(Dataset items)
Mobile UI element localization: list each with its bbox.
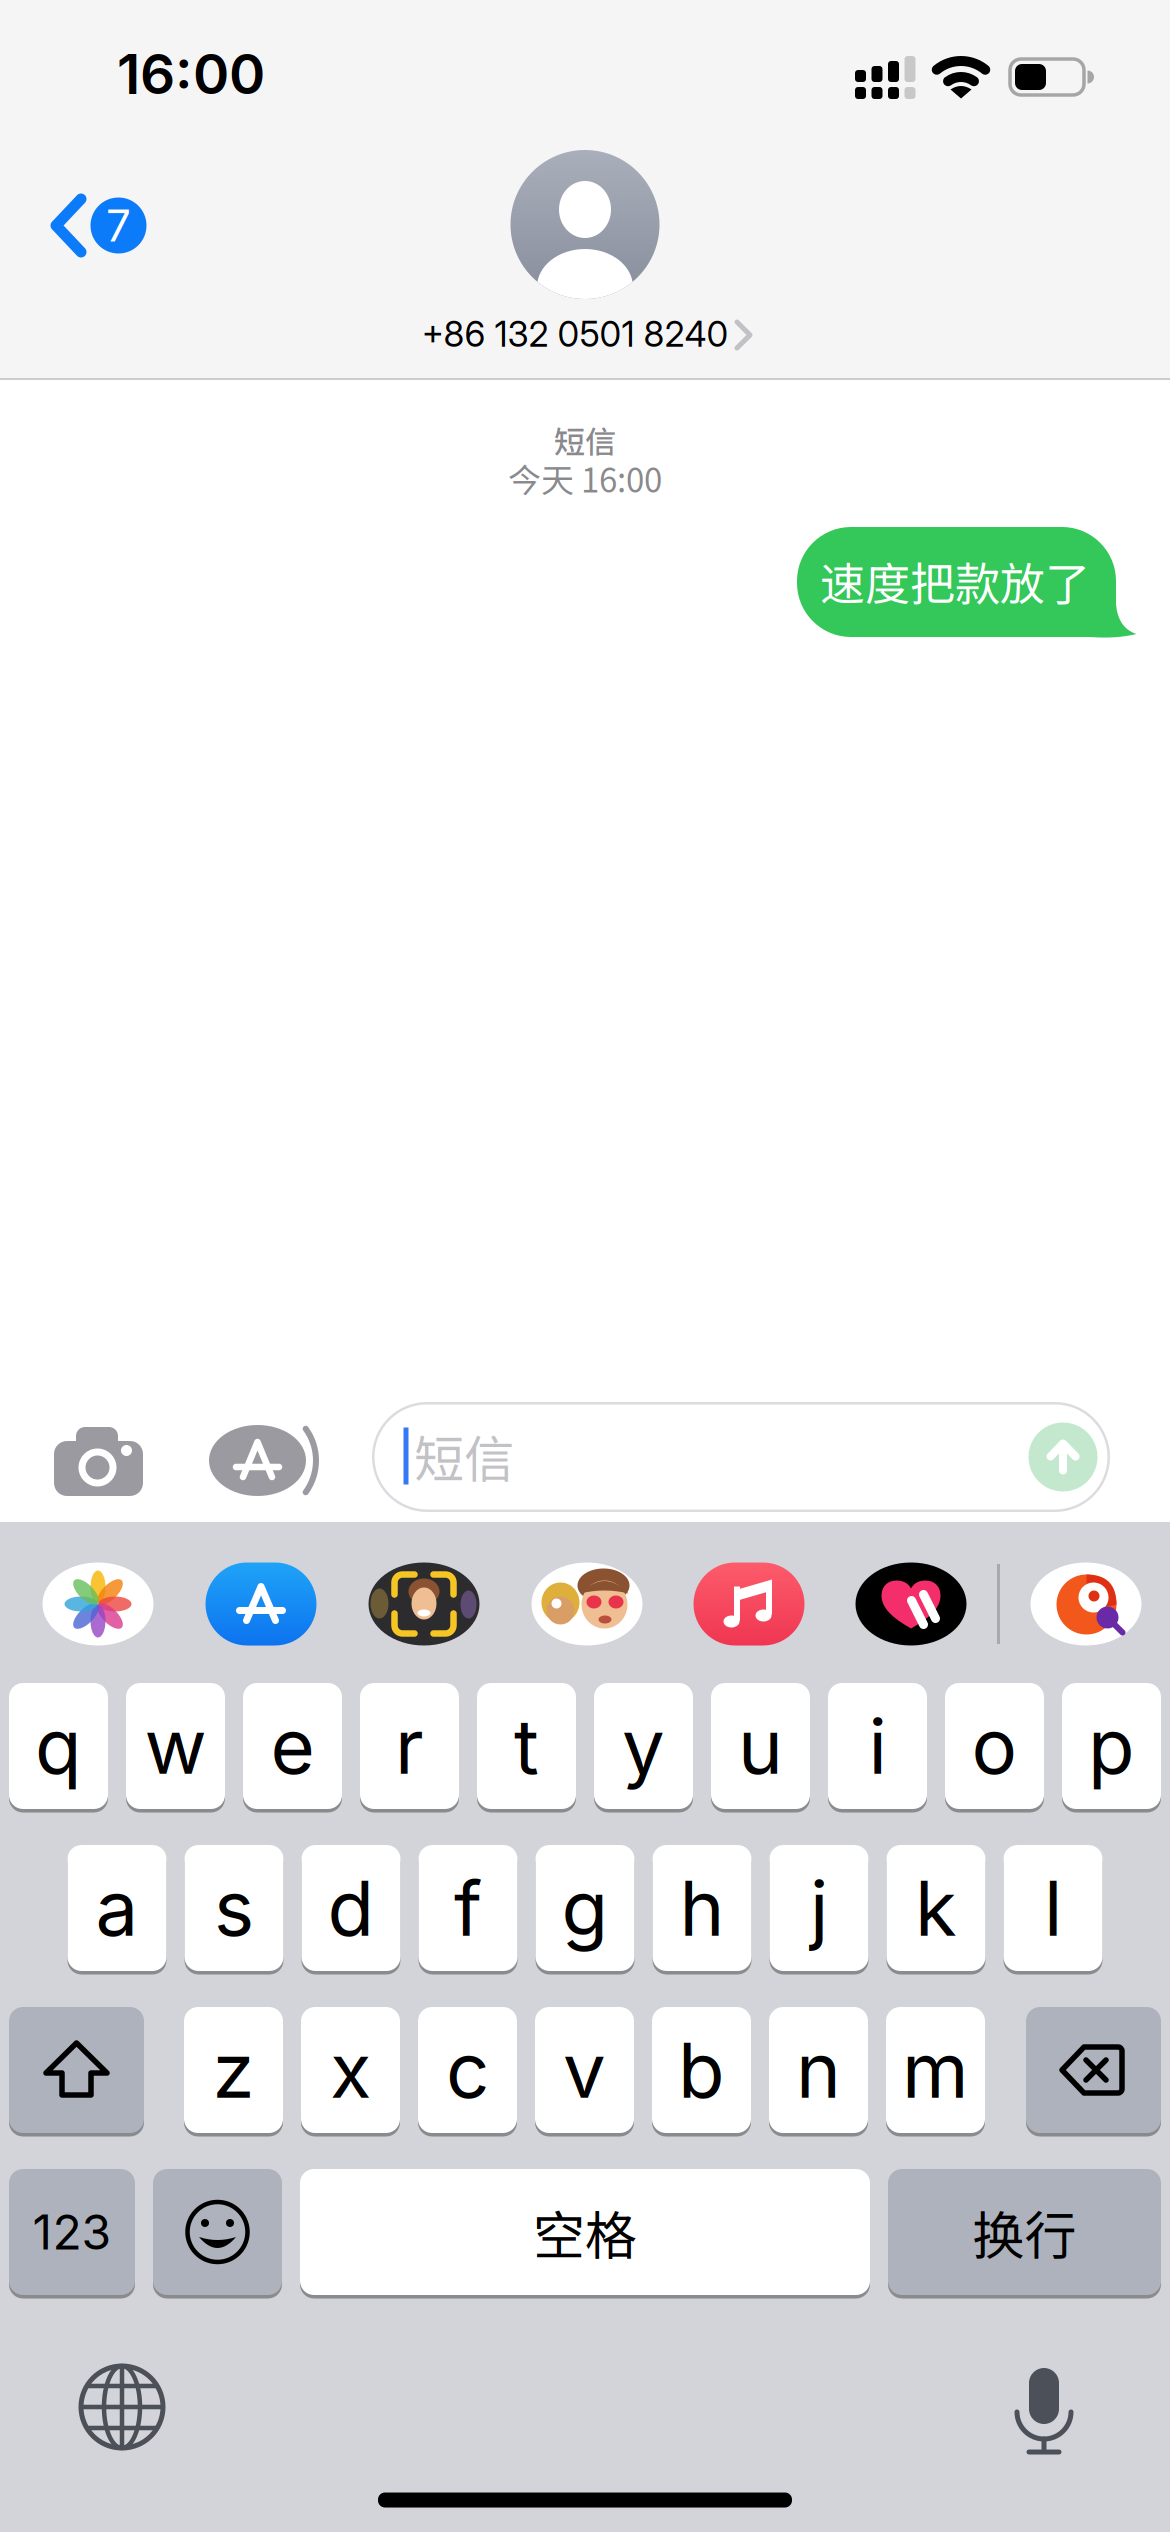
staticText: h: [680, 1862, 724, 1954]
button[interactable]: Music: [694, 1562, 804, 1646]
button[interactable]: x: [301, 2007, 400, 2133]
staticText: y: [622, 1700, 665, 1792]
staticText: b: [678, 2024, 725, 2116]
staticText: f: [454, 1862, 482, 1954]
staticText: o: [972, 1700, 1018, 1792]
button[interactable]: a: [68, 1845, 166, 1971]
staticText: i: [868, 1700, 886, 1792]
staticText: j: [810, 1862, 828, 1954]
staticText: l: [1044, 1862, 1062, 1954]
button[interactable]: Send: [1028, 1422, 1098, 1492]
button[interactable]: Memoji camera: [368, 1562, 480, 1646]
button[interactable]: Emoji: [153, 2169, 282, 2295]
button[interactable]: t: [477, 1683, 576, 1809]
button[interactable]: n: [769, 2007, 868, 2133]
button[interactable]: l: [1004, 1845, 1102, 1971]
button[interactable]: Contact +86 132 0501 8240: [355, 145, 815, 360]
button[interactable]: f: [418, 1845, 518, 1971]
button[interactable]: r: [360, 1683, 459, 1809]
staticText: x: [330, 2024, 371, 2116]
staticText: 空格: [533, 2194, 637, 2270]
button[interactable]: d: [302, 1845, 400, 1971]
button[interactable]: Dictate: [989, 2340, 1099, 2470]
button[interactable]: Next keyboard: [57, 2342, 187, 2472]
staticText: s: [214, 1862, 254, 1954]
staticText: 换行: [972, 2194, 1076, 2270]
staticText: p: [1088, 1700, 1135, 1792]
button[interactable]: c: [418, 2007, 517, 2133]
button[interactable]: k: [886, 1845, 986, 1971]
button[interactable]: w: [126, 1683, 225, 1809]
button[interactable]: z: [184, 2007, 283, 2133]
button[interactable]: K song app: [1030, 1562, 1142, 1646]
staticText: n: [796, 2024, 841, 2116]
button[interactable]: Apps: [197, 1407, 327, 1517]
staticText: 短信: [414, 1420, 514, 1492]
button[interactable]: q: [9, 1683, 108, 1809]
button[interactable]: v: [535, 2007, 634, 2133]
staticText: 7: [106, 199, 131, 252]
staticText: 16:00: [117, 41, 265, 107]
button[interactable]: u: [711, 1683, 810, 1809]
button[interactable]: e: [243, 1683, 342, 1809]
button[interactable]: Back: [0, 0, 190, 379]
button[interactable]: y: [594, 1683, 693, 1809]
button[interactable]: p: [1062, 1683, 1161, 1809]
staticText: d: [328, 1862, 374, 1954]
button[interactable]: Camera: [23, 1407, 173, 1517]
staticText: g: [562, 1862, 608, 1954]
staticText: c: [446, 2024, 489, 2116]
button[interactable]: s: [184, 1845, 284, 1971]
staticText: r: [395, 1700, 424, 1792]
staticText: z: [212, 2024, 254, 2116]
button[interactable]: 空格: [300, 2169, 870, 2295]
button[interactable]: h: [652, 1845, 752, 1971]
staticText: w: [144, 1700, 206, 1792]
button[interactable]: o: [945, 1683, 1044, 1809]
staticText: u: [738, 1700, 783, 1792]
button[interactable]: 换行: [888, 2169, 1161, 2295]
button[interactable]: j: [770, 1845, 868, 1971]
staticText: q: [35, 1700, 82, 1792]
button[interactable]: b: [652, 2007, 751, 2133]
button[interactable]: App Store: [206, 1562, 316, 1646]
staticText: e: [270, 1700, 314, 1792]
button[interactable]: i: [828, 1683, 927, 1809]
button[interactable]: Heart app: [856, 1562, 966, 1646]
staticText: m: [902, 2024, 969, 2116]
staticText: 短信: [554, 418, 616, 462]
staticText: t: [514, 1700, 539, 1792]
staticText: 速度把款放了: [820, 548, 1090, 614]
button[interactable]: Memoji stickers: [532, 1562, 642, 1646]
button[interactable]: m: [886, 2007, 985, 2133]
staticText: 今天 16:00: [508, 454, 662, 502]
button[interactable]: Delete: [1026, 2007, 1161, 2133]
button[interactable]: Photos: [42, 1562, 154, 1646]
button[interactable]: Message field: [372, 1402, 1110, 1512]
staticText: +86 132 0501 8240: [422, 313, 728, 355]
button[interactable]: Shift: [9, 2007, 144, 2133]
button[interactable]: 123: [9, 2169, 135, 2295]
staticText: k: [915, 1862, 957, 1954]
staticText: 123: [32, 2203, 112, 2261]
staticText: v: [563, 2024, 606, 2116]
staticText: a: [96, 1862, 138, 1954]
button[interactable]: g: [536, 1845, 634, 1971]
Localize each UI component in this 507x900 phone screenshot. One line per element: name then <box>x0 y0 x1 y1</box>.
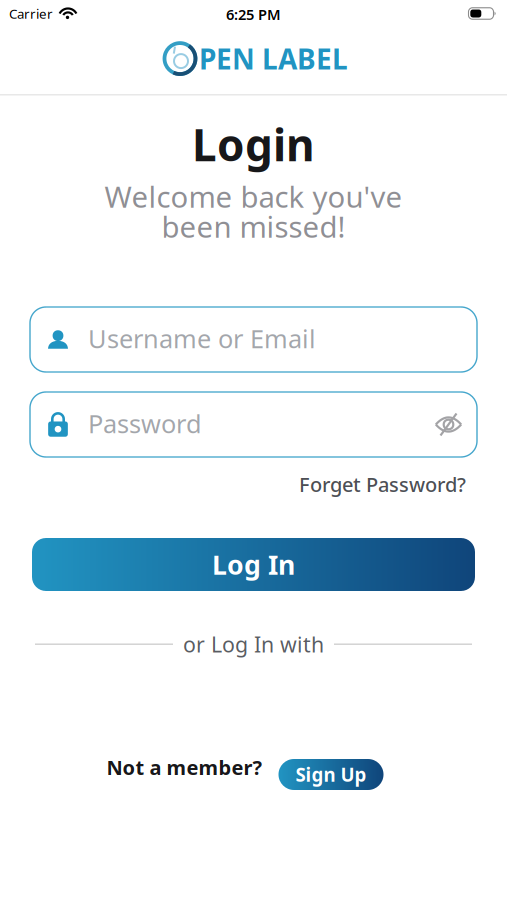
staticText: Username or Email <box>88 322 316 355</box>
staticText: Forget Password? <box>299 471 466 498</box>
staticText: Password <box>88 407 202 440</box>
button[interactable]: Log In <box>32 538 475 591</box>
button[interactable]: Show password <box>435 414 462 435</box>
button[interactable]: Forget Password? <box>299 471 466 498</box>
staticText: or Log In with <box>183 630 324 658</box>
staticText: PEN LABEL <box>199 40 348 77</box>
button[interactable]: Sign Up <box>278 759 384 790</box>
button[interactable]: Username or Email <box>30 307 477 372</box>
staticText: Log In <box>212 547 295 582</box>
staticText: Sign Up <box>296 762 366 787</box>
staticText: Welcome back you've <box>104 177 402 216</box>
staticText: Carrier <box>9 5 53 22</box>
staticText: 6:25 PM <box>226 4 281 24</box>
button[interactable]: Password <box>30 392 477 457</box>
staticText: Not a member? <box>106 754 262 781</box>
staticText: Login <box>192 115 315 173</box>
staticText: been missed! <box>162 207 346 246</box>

— Brief —
The records above, minus their pictures, are to be returned verbatim.

— Written answer —
Mobile UI element localization: list each with its bbox.
staticText: h: [680, 1862, 724, 1954]
button[interactable]: Music: [694, 1562, 804, 1646]
button[interactable]: x: [301, 2007, 400, 2133]
staticText: y: [622, 1700, 665, 1792]
staticText: b: [678, 2024, 725, 2116]
staticText: f: [454, 1862, 482, 1954]
staticText: o: [972, 1700, 1018, 1792]
button[interactable]: a: [68, 1845, 166, 1971]
staticText: i: [868, 1700, 886, 1792]
staticText: j: [810, 1862, 828, 1954]
staticText: l: [1044, 1862, 1062, 1954]
button[interactable]: Send: [1028, 1422, 1098, 1492]
button[interactable]: Memoji camera: [368, 1562, 480, 1646]
button[interactable]: Emoji: [153, 2169, 282, 2295]
button[interactable]: t: [477, 1683, 576, 1809]
button[interactable]: n: [769, 2007, 868, 2133]
button[interactable]: l: [1004, 1845, 1102, 1971]
button[interactable]: Contact +86 132 0501 8240: [355, 145, 815, 360]
button[interactable]: f: [418, 1845, 518, 1971]
button[interactable]: r: [360, 1683, 459, 1809]
staticText: x: [330, 2024, 371, 2116]
staticText: 空格: [533, 2194, 637, 2270]
button[interactable]: d: [302, 1845, 400, 1971]
button[interactable]: Dictate: [989, 2340, 1099, 2470]
button[interactable]: Next keyboard: [57, 2342, 187, 2472]
staticText: s: [214, 1862, 254, 1954]
staticText: 换行: [972, 2194, 1076, 2270]
staticText: p: [1088, 1700, 1135, 1792]
button[interactable]: c: [418, 2007, 517, 2133]
button[interactable]: k: [886, 1845, 986, 1971]
button[interactable]: w: [126, 1683, 225, 1809]
button[interactable]: z: [184, 2007, 283, 2133]
button[interactable]: K song app: [1030, 1562, 1142, 1646]
staticText: n: [796, 2024, 841, 2116]
button[interactable]: Apps: [197, 1407, 327, 1517]
staticText: 短信: [414, 1420, 514, 1492]
button[interactable]: q: [9, 1683, 108, 1809]
button[interactable]: v: [535, 2007, 634, 2133]
staticText: 7: [106, 199, 131, 252]
staticText: 16:00: [117, 41, 265, 107]
button[interactable]: u: [711, 1683, 810, 1809]
button[interactable]: e: [243, 1683, 342, 1809]
button[interactable]: Back: [0, 0, 190, 379]
button[interactable]: y: [594, 1683, 693, 1809]
button[interactable]: p: [1062, 1683, 1161, 1809]
staticText: d: [328, 1862, 374, 1954]
button[interactable]: Camera: [23, 1407, 173, 1517]
staticText: g: [562, 1862, 608, 1954]
staticText: c: [446, 2024, 489, 2116]
button[interactable]: s: [184, 1845, 284, 1971]
staticText: r: [395, 1700, 424, 1792]
staticText: z: [212, 2024, 254, 2116]
button[interactable]: 空格: [300, 2169, 870, 2295]
button[interactable]: h: [652, 1845, 752, 1971]
staticText: w: [144, 1700, 206, 1792]
button[interactable]: o: [945, 1683, 1044, 1809]
staticText: u: [738, 1700, 783, 1792]
button[interactable]: 换行: [888, 2169, 1161, 2295]
button[interactable]: j: [770, 1845, 868, 1971]
staticText: q: [35, 1700, 82, 1792]
button[interactable]: b: [652, 2007, 751, 2133]
button[interactable]: App Store: [206, 1562, 316, 1646]
staticText: e: [270, 1700, 314, 1792]
button[interactable]: i: [828, 1683, 927, 1809]
button[interactable]: Heart app: [856, 1562, 966, 1646]
staticText: m: [902, 2024, 969, 2116]
staticText: 短信: [554, 418, 616, 462]
staticText: t: [514, 1700, 539, 1792]
staticText: 速度把款放了: [820, 548, 1090, 614]
button[interactable]: Memoji stickers: [532, 1562, 642, 1646]
button[interactable]: m: [886, 2007, 985, 2133]
staticText: 今天 16:00: [508, 454, 662, 502]
button[interactable]: Delete: [1026, 2007, 1161, 2133]
button[interactable]: Photos: [42, 1562, 154, 1646]
button[interactable]: Message field: [372, 1402, 1110, 1512]
staticText: +86 132 0501 8240: [422, 313, 728, 355]
button[interactable]: Shift: [9, 2007, 144, 2133]
button[interactable]: 123: [9, 2169, 135, 2295]
staticText: k: [915, 1862, 957, 1954]
staticText: 123: [32, 2203, 112, 2261]
staticText: v: [563, 2024, 606, 2116]
staticText: a: [96, 1862, 138, 1954]
button[interactable]: g: [536, 1845, 634, 1971]
Localize each UI component in this 507x900 phone screenshot. One line per element: name then <box>x0 y0 x1 y1</box>.
staticText: Username or Email <box>88 322 316 355</box>
staticText: Forget Password? <box>299 471 466 498</box>
staticText: Password <box>88 407 202 440</box>
button[interactable]: Log In <box>32 538 475 591</box>
button[interactable]: Show password <box>435 414 462 435</box>
button[interactable]: Forget Password? <box>299 471 466 498</box>
staticText: or Log In with <box>183 630 324 658</box>
staticText: PEN LABEL <box>199 40 348 77</box>
button[interactable]: Sign Up <box>278 759 384 790</box>
button[interactable]: Username or Email <box>30 307 477 372</box>
staticText: Log In <box>212 547 295 582</box>
staticText: Sign Up <box>296 762 366 787</box>
staticText: Welcome back you've <box>104 177 402 216</box>
staticText: Carrier <box>9 5 53 22</box>
staticText: 6:25 PM <box>226 4 281 24</box>
button[interactable]: Password <box>30 392 477 457</box>
staticText: Not a member? <box>106 754 262 781</box>
staticText: Login <box>192 115 315 173</box>
staticText: been missed! <box>162 207 346 246</box>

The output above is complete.